As appears in an addendum to the record filed in this appeal, the defendant Jones made a motion for directed verdict at the close of the plaintiff’s evidence and renewed at the close of all the evidence (neither defendant presented evidence) and a motion for judgment notwithstanding the verdict, or, in the alternative for a new trial. Jones now assigns the trial court’s failure to grant these motions as error; that is, it is this defendant’s sole contention that the evidence, even when viewed in the light most favorable to the plaintiff and resolving *660all contradictions or inconsistencies in his favor, was insufficient to go to the jury or to support their verdict on the question of his (Jones’) actionable negligence. We do not agree.
The duties of motorists, both those on dominant and those on servient highways, when approaching, entering or traversing intersections are familiar law and are covered by a number of statutes in this jurisdiction. See, e.g. 60A, C.J.S., Motor Vehicles, § 350(1) et seq.; G.S. 20-141 (c); G.S. 20-147 and G.S. 20-158. Suffice it to say here that each driver is required to exercise ordinary care under the particular circumstances in which he finds himself and that the failure to do so can constitute actionable negligence where injury results.
In the case before us, the parties stipulated to a number of “undisputed facts,” among which were the following:
“(e) That at a short time prior to the collision the 1966 Chevrolet was being operated by the defendant Jones in a southerly direction along U. S. Highway 15.
(f) That at a short time prior to the collision the 1968 Pontiac was being operated by the defendant Jennings in a westerly direction along Rural Paved Road 1116.
(g) That at the time of the collision, at the point of intersection of U. S. Highway 15 and Rural Paved Road 1116, there was a lawfully erected stop sign facing traffic proceeding westerly along Rural Paved Road 1116. The stop sign was located at the eastern edge of U. S. Highway 15. There was no stop sign erected in the median which divided the northbound and southbound lanes of U. S. Highway 15.
(h) That at the time of the collision, U. S. Highway 15 was straight, level and dry, and the weather was clear.
(i) That at the time of the collision the plaintiff, David Murrell, was riding as a passenger in the rear seat of the defendant Jones’ 1966 Chevrolet.”
At the trial, plaintiff presented only two witnesses, himself and State Highway Patrolman Walter Parks Upright, who had arrived at the scene shortly after the collision occurred and who testified in some detail as to the relative positions of the *661vehicles and physical facts existing at the scene (which testimony was illustrated by photographs admitted without objection as plaintiff’s exhibits), as well as to statements made to him by each of the defendant drivers.

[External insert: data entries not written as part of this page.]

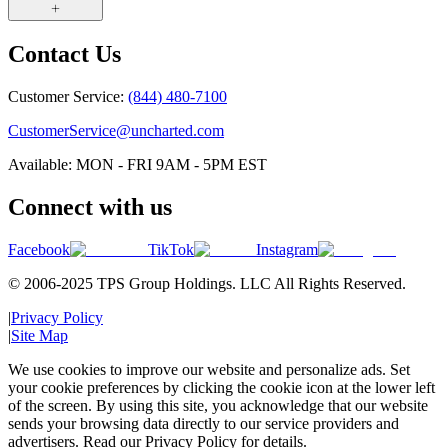
Contact Us
Customer Service:
(844) 480-7100
CustomerService@uncharted.com
Available: MON - FRI 9AM - 5PM EST
Connect with us
Facebook
TikTok
Instagram
© 2006-2025 TPS Group Holdings. LLC All Rights Reserved.
|
Privacy Policy
|
Site Map
We use cookies to improve our website and personalize ads. Set
your cookie preferences by clicking the cookie icon at the lower left
of the screen. By using this site, you acknowledge that our website
sends your browsing data directly to our service providers and
advertisers. Read our Privacy Policy for details.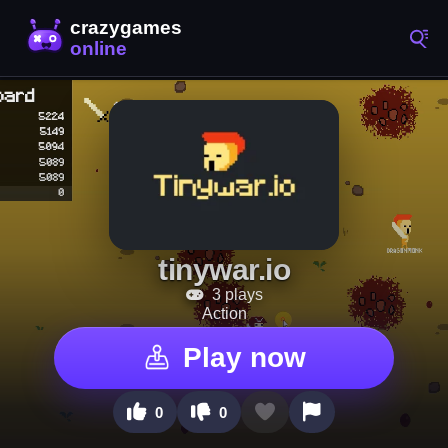
tinywar.io
3 plays
Action
Play now
0
0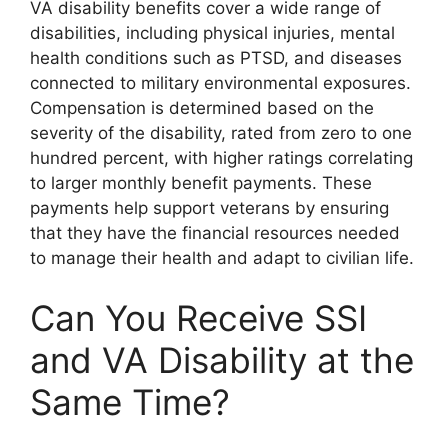
VA disability benefits cover a wide range of
disabilities, including physical injuries, mental
health conditions such as PTSD, and diseases
connected to military environmental exposures.
Compensation is determined based on the
severity of the disability, rated from zero to one
hundred percent, with higher ratings correlating
to larger monthly benefit payments. These
payments help support veterans by ensuring
that they have the financial resources needed
to manage their health and adapt to civilian life.
Can You Receive SSI
and VA Disability at the
Same Time?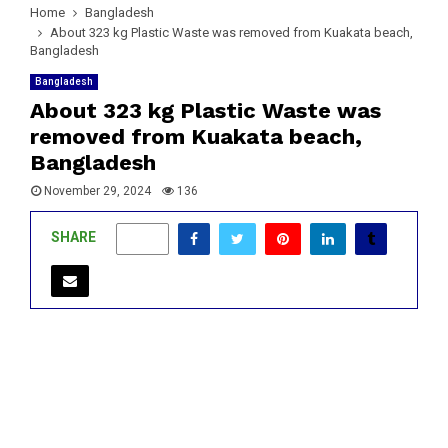
Home
Bangladesh
About 323 kg Plastic Waste was removed from ​​Kuakata beach,
Bangladesh
Bangladesh
About 323 kg Plastic Waste was
removed from ​​Kuakata beach,
Bangladesh
November 29, 2024
136
SHARE
0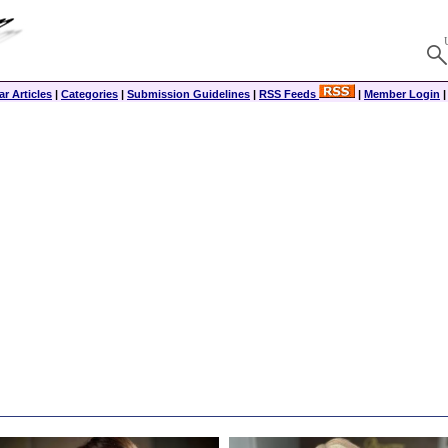
r Articles
|
Categories
|
Submission Guidelines
|
RSS Feeds
|
Member Login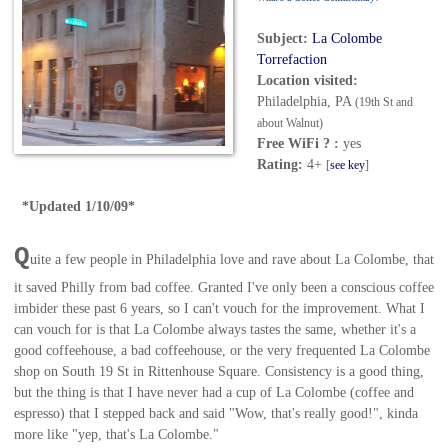
Subject:
La Colombe
Torrefaction
Location visited:
Philadelphia, PA
(19th St and
about Walnut)
Free WiFi ? :
yes
Rating:
4+
[
see key
]
*Updated 1/10/09*
Q
uite a few people in Philadelphia love and rave about La Colombe, that
it saved Philly from bad coffee. Granted I've only been a conscious coffee
imbider these past 6 years, so I can't vouch for the improvement. What I
can vouch for is that La Colombe always tastes the same, whether it's a
good coffeehouse, a bad coffeehouse, or the very frequented La Colombe
shop on South 19 St in Rittenhouse Square. Consistency is a good thing,
but the thing is that I have never had a cup of La Colombe (coffee and
espresso) that I stepped back and said "Wow, that's really good!", kinda
more like "yep, that's La Colombe."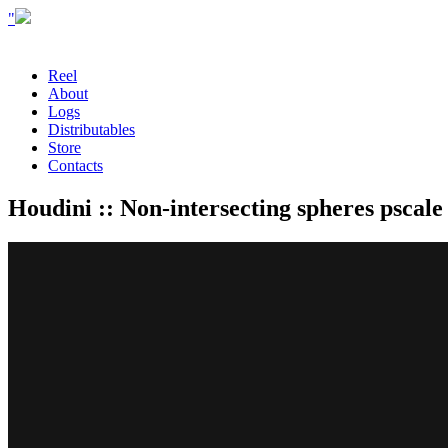
"
Reel
About
Logs
Distributables
Store
Contacts
Houdini :: Non-intersecting spheres pscale 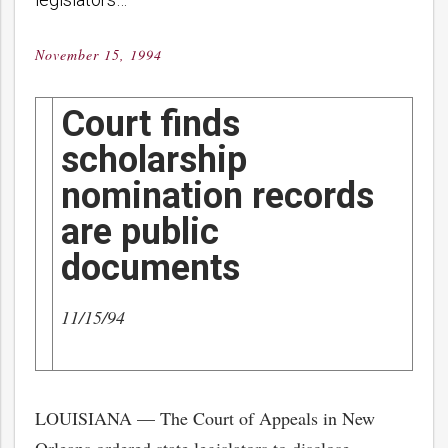
November 15, 1994
Posted
on
Court finds
scholarship
nomination records
are public
documents
11/15/94
LOUISIANA — The Court of Appeals in New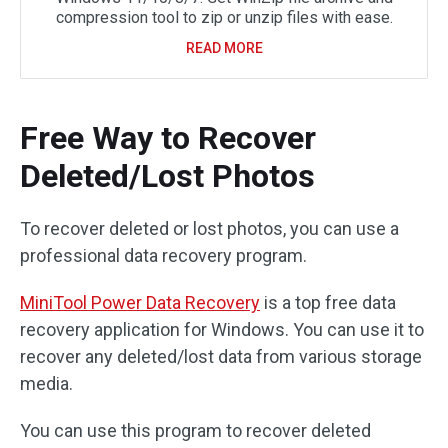
compression tool to zip or unzip files with ease.
READ MORE
Free Way to Recover
Deleted/Lost Photos
To recover deleted or lost photos, you can use a
professional data recovery program.
MiniTool Power Data Recovery
is a top free data
recovery application for Windows. You can use it to
recover any deleted/lost data from various storage
media.
You can use this program to recover deleted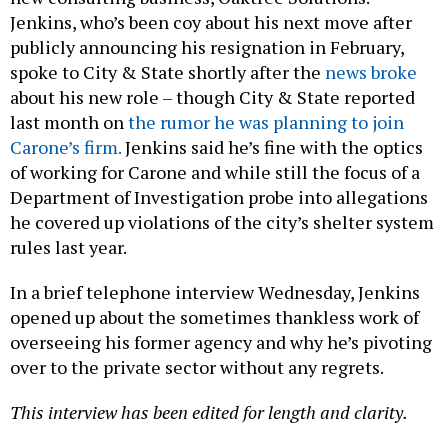
Jenkins, who’s been coy about his next move after
publicly announcing his resignation in February,
spoke to City & State shortly after the
news broke
about his new role – though City & State reported
last month on
the rumor he was planning to join
Carone’s firm.
Jenkins said he’s fine with the optics
of working for Carone and while still the focus of a
Department of Investigation probe into allegations
he covered up violations of the city’s shelter system
rules last year.
In a brief telephone interview Wednesday, Jenkins
opened up about the sometimes thankless work of
overseeing his former agency and why he’s pivoting
over to the private sector without any regrets.
This interview has been edited for length and clarity.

A lengthy but illustrative portion of this testimony, both on direct and cross-examination, is as follows:
“Mr. Jennings stated to me that he had entered U. S. 15 from Rural Paved Road 1116, which leads from the Town and Campus Apartments where he lived. He stated that he had entered the roadway, crossed the northbound lanes and turned to go South on U. S. 15 when the collision occurred and did not see the car coming down the road.
I talked to Mr. Jones at the scene of the accident where he was incoherent and later talked to him at Duke Memorial Hospital. When I talked with Mr. Jones at the Duke Hospital, he was coherent and he told me that he had been going from Durham toward Chapel Hill and he saw the Jennings vehicle enter the intersection, whereupon he moved to the right lane to try to avoid him and give him a place to go and the Jennings’ vehicle then crossed over and into the right lane into his path.

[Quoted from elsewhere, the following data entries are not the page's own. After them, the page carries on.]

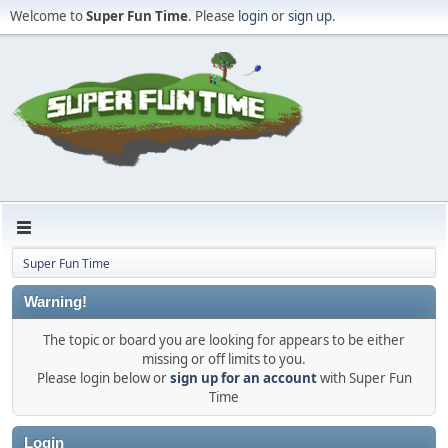
Welcome to
Super Fun Time
. Please
login
or
sign up
.
Super Fun Time
Warning!
The topic or board you are looking for appears to be either
missing or off limits to you.
Please login below or
sign up for an account
with Super Fun
Time
Login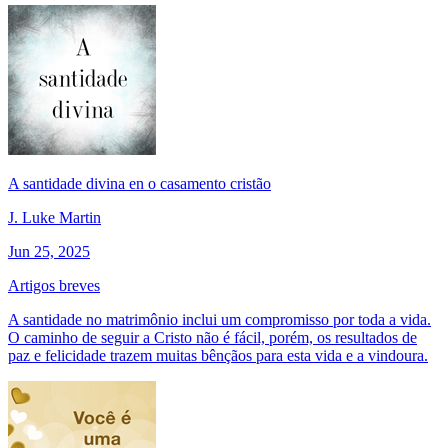
A santidade divina en o casamento cristão
J. Luke Martin
Jun 25, 2025
Artigos breves
A santidade no matrimônio inclui um compromisso por toda a vida.
O caminho de seguir a Cristo não é fácil, porém, os resultados de
paz e felicidade trazem muitas bênçãos para esta vida e a vindoura.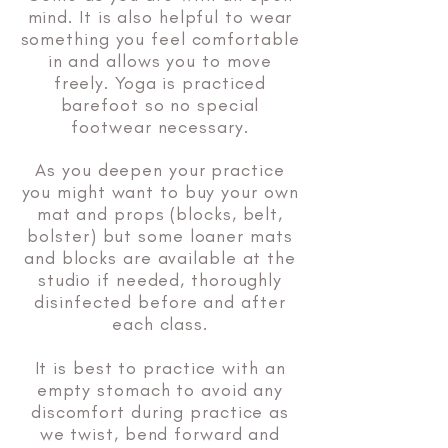
mind. It is also helpful to wear
something you feel comfortable
in and allows you to move
freely. Yoga is practiced
barefoot so no special
footwear necessary.
As you deepen your practice
you might want to buy your own
mat and props (blocks, belt,
bolster) but some loaner mats
and blocks are available at the
studio if needed, thoroughly
disinfected before and after
each class.
It is best to practice with an
empty stomach to avoid any
discomfort during practice as
we twist, bend forward and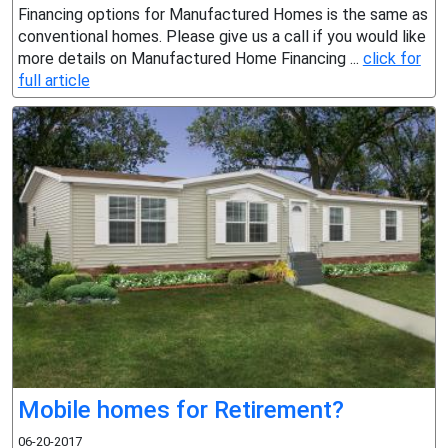
Financing options for Manufactured Homes is the same as
conventional homes. Please give us a call if you would like
more details on Manufactured Home Financing ...
click for
full article
Mobile homes for Retirement?
06-20-2017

* * * When I arrived at the scene it was a clear day and the sun was shining. The surface of the road was a smooth, asphalt and the road is straight and level at the intersection. Just North of the intersection there is a slight rise in the road and a slight hillcrest, which is not severe.
I found some skid marks traced to the Jones’ vehicle and the total tire impression left by the Jones’ vehicle was 351 feet from the place where I found some debris on the highway which I used as a point of demarcation, there were skid marks before the debris and after the debris. From the point where the debris was found, there were skid marks leading up to the Jennings’ car after that point, but none before that point.

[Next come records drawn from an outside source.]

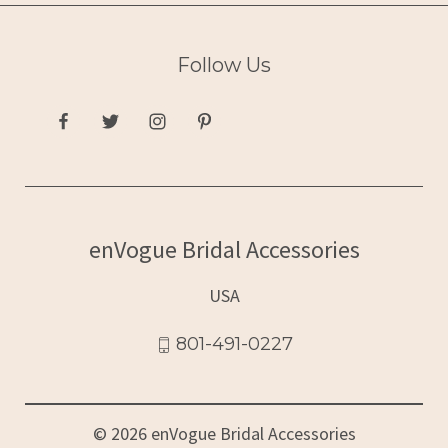
Follow Us
enVogue Bridal Accessories
USA
801-491-0227
© 2026 enVogue Bridal Accessories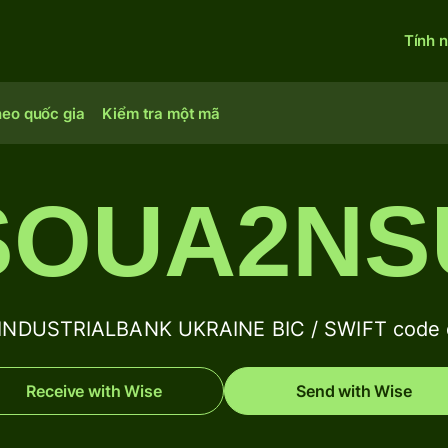
Tính 
heo quốc gia
Kiểm tra một mã
SOUA2N
INDUSTRIALBANK UKRAINE BIC / SWIFT code d
Receive with Wise
Send with Wise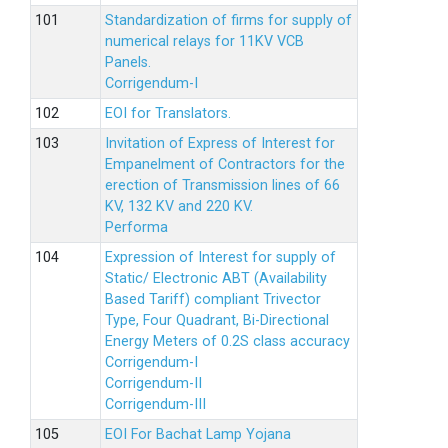
Standardization of firms for supply of
numerical relays for 11KV VCB
Panels.
Corrigendum-I
EOI for Translators.
Invitation of Express of Interest for
Empanelment of Contractors for the
erection of Transmission lines of 66
KV, 132 KV and 220 KV.
Performa
Expression of Interest for supply of
Static/ Electronic ABT (Availability
Based Tariff) compliant Trivector
Type, Four Quadrant, Bi-Directional
Energy Meters of 0.2S class accuracy
Corrigendum-I
Corrigendum-II
Corrigendum-III
EOI For Bachat Lamp Yojana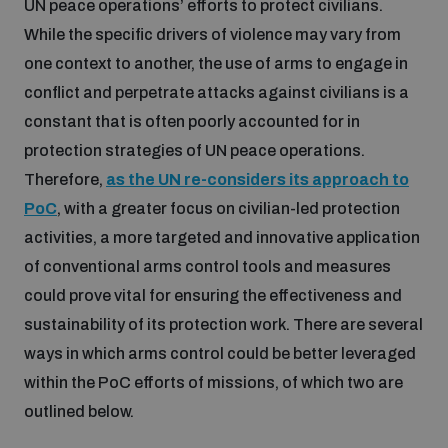
UN peace operations’ efforts to protect civilians.
While the specific drivers of violence may vary from
Inclusive global security
What we offer
Youth Disarmament Orientation Course
one context to another, the use of arms to engage in
Integrated Approaches
conflict and perpetrate attacks against civilians is a
Artificial intelligence
constant that is often poorly accounted for in
Publications
UNIDIR Women in AI Fellowship
Space Security
protection strategies of UN peace operations.
Therefore,
as the UN re-considers its approach to
Cyber security
Events
UNIDIR Space Security Research Fellowship
PoC
, with a greater focus on civilian-led protection
activities, a more targeted and innovative application
Space security
Policy portals
of conventional arms control tools and measures
Training on Norms, International Law and Cyberspace
could prove vital for ensuring the effectiveness and
Managing Exits from Armed Conflict
sustainability of its protection work. There are several
Science and technology
Practical tools
AI Policy Portal
BWC Advanced Education Course
ways in which arms control could be better leveraged
Cyber Stability Conference
Middle East WMD-Free Zone
within the PoC efforts of missions, of which two are
Interconnected global risks
Gender and Disarmament Hub
Cyber Policy Portal
outlined below.
Quarterly briefings for UN Regional Groups
Geneva Cyber Week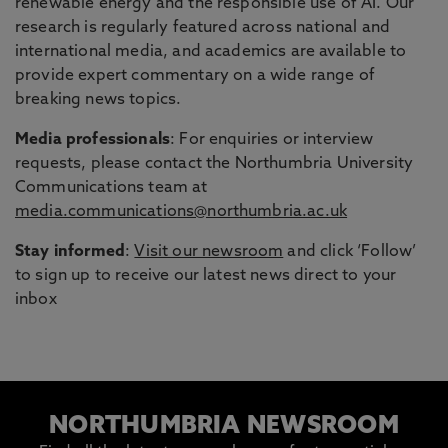
renewable energy and the responsible use of AI. Our
research is regularly featured across national and
international media, and academics are available to
provide expert commentary on a wide range of
breaking news topics.
Media professionals
: For enquiries or interview
requests, please contact the Northumbria University
Communications team at
media.communications@northumbria.ac.uk
Stay informed
:
Visit our newsroom
and click ‘Follow’
to sign up to receive our latest news direct to your
inbox
NORTHUMBRIA NEWSROOM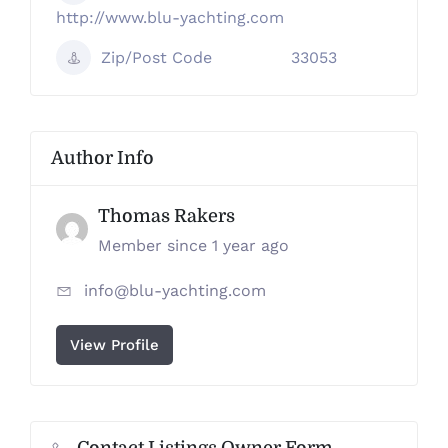
http://www.blu-yachting.com
Zip/Post Code
33053
Author Info
Thomas Rakers
Member since 1 year ago
info@blu-yachting.com
View Profile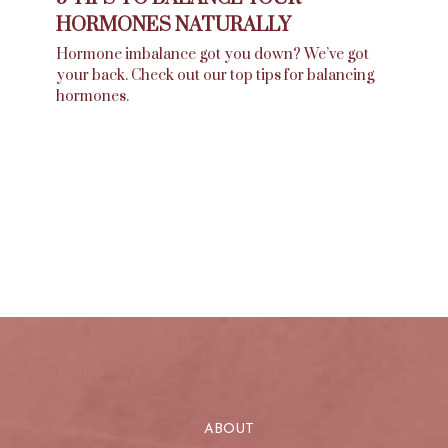
HORMONES NATURALLY
Hormone imbalance got you down? We’ve got
your back. Check out our top tips for balancing
hormones.
ABOUT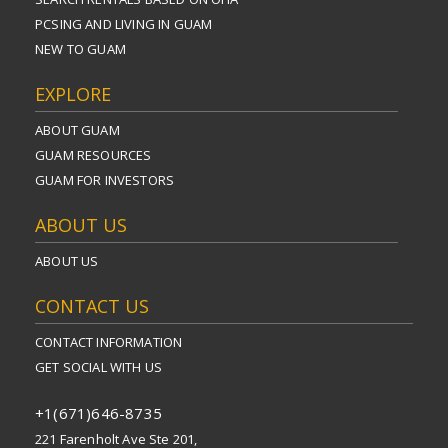
PCSING AND LIVING IN GUAM
NEW TO GUAM
EXPLORE
ABOUT GUAM
GUAM RESOURCES
GUAM FOR INVESTORS
ABOUT US
ABOUT US
CONTACT US
CONTACT INFORMATION
GET SOCIAL WITH US
+1(671)646-8735
221 Farenholt Ave Ste 201,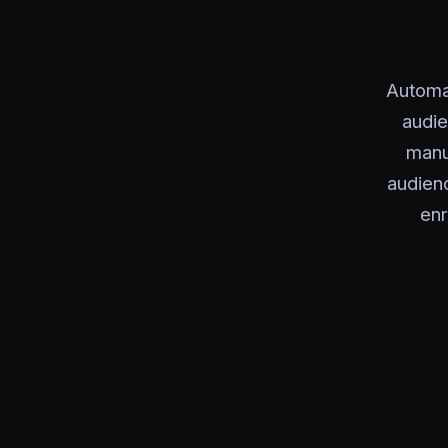
Automa
audie
manu
audienc
enr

When I talked with Mr. Jones at Duke Hospital, he was coherent and he told me that he saw Mr. Jennings’ car as it came across the intersection and when he came into the southbound lane, Mr. Jones operated his auto*662mobile into the right lane southbound, that is, he continued in the southbound lane. Jennings’ vehicle came over into the right lane and he tried to go back to the left to avoid it again, to avoid the Jennings’ vehicle again, and an impact occurred. I traced skid marks up to the Jones’ vehicle and some of them were before the point on the highway where the two operators told me the cars had collided. The tire marks from the Jones’ vehicle led from a point where I found the vehicle back in a northerly direction. At the point where I found the Jennings’ skid marks, I measured that distance back to the intersection and it was 61 feet. So from the approximate point of impact to the approximate center of the intersection it was 61 feet. I found the skid marks later traced to the Jones’ vehicle beginning North of the intersection in the left-hand, southbound lane of travel as they went on in a southerly direction and as they went through the intersection they were part in each lane and as they left the southern edge of the intersection and continued in a southern direction, they got more in the left-hand lane until they actually left the left-hand lane and went to the rear of the car in the median.
* if if
* * * The marks left by the Jones’ vehicle after the point which I believe to be the point of impact were skid marks. Mr. Jones told me he was going approximately 60 miles an hour, which is the posted speed limit in that area, when he was approaching the intersection. Up and until the point of impact, I found no brake marks indicating that a tire was locked in the braking position. Mr. Jennings told me that he was going approximately 10 miles an hour and he said he just pulled out into the intersection.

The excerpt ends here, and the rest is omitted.